Lance Armstrong appears to suggest he won’t fight expected USADA doping case

by Shane Stokes at 10:39 PM EST   comments
Categories: Pro Cycling, Tour de France, Doping
 
‘It doesn’t matter any more’; Texan accepts he could lose Tour titles

Lance ArmstrongThree months after the federal investigation into him and the US Postal Service team was unexpectedly dropped, multiple Tour de France winner Lance Armstrong has given his longest interview yet relating to that enquiry.

Somewhat surprisingly, the American appears to indicate that he won’t fight future investigations, and acknowledges that he could lose at least one Tour title as a result.
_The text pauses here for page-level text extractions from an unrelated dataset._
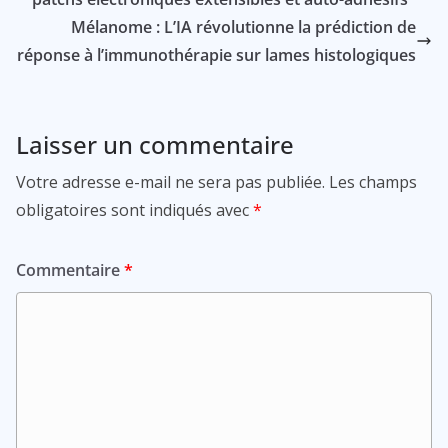
Mélanome : L’IA révolutionne la prédiction de
réponse à l’immunothérapie sur lames histologiques
Laisser un commentaire
Votre adresse e-mail ne sera pas publiée.
Les champs
obligatoires sont indiqués avec
*
Commentaire
*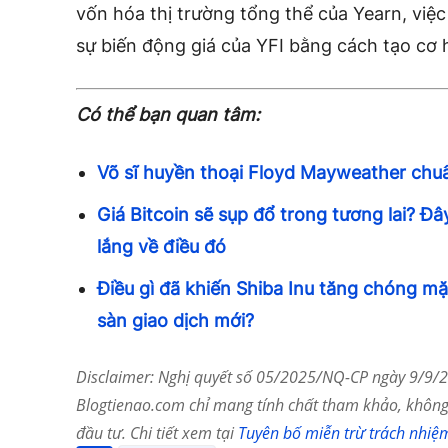
vốn hóa thị trường tổng thể của Yearn, việ
sự biến động giá của YFI bằng cách tạo
cơ 
Có thể bạn quan tâm:
Võ sĩ huyền thoại Floyd Mayweather chuẩ
Giá Bitcoin sẽ sụp đổ trong tương lai? Đây
lắng về điều đó
Điều gì đã khiến Shiba Inu tăng chóng mặt
sàn giao dịch mới?
Disclaimer: Nghị quyết số 05/2025/NQ-CP ngày 9/9/20
Blogtienao.com chỉ mang tính chất tham khảo, không 
đầu tư. Chi tiết xem tại
Tuyên bố miễn trừ trách nhiệ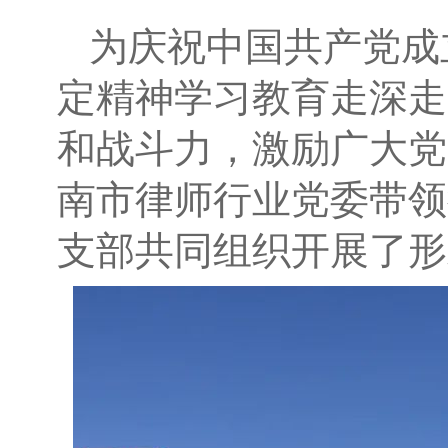
为庆祝中国共产党成
定精神学习教育走深走
和战斗力，激励广大党
南市律师行业党委带领
支部共同组织开展了形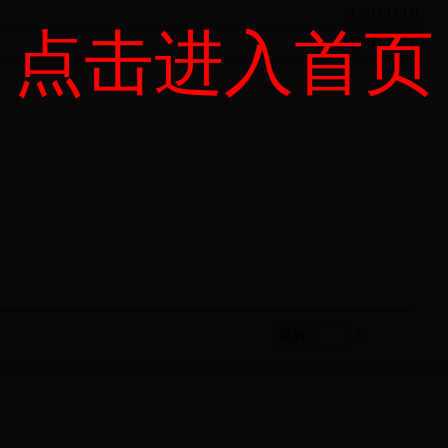
[ 2013-12-13]
点击进入首页
[ 2013-12-13]
页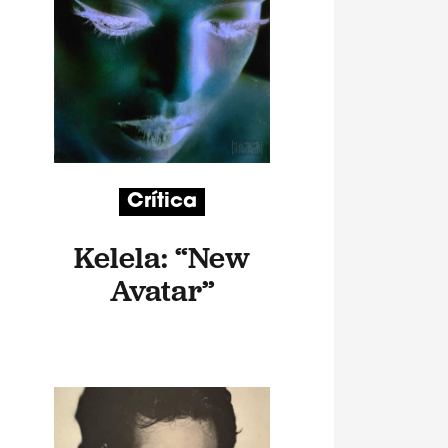
Crítica
Kelela: “New
Avatar”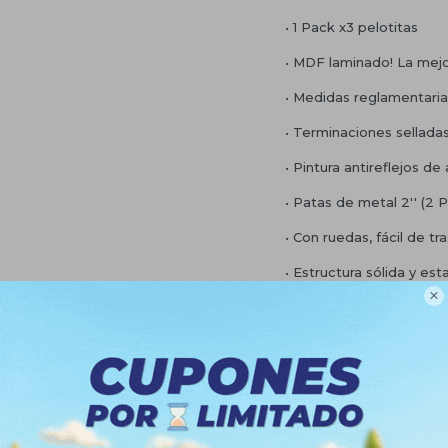
• 1 Pack x3 pelotitas
• MDF laminado! La mejo
• Medidas reglamentaria
• Terminaciones sellada
• Pintura antireflejos de 
• Patas de metal 2'' (2 P
• Con ruedas, fácil de tra
• Estructura sólida y est

• Permite plegar una mi
• Modelo profesional - 
• La mejor del mercado!
GARANTÍA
“In my mind, I’m truly done. You can interpret that however you want,” he said in a long Men’s Journal interview, being released this week and dealing mainly with his bid to win an Ironman. “But no matter what happens, I’m finished. I’m done fighting. I’ve moved on. If there are other things that arise, I’m not contesting anything. Case closed.”

With the federal investigation at an end, the remaining sources of enquiry are the current USADA action looking into claims of doping, plus a possible whistleblower case brought by Floyd Landis.

Asked if he would fight to keep his seven Tour de France titles, he said that he wouldn’t. “It doesn’t matter anymore. I don’t run around bragging, feeling like I have to be a seven-time Tour de France champion,” he answered. “I worked hard for those, I won seven times and it’s great. But it’s over.”

He gave a short answer when writer Josh Eells asked him how he would react if his seventh Tour victory was struck off, presumably by USADA. “I wouldn’t be unhappy,” he said, appearing to have come to terms with that possibility.

Armstrong has been accused on several occasions of using performance enhancing substances during his career, but has always denied it. However in May 2010 former team-mate Floyd Landis spoke out, admitting his own doping and accusing Armstrong, team manager Johan Bruyneel and others from the US Postal Service team of using blood boosters, illegal transfusions and other banned substances and methods.

The Texan rejected the claims, saying that Landis was lying, but then other former team-mates such as Frankie Andreu and, in May 2011, Tyler Hamilton came forward and also said that illegal practices were used by Armstrong and others. Again, the Texan denied the claims.

Federal agents and other government representatives looked into the team, with speculation being that Armstrong and others faced a range of possible charges including fraud and trafficking.

In June 2010 the World Anti-Doping Agency's director general David Howman said that he believed the investigation would yield results, but warned it would take time. “I think we are very optimistic that this inquiry will be a fruitful one,” he told the New York Times then. “But this is going to take some time because we’re not really talking about a simple antidoping case here. Remember the BALCO case, how long that took? Well, we could be still talking about this one in 2016.”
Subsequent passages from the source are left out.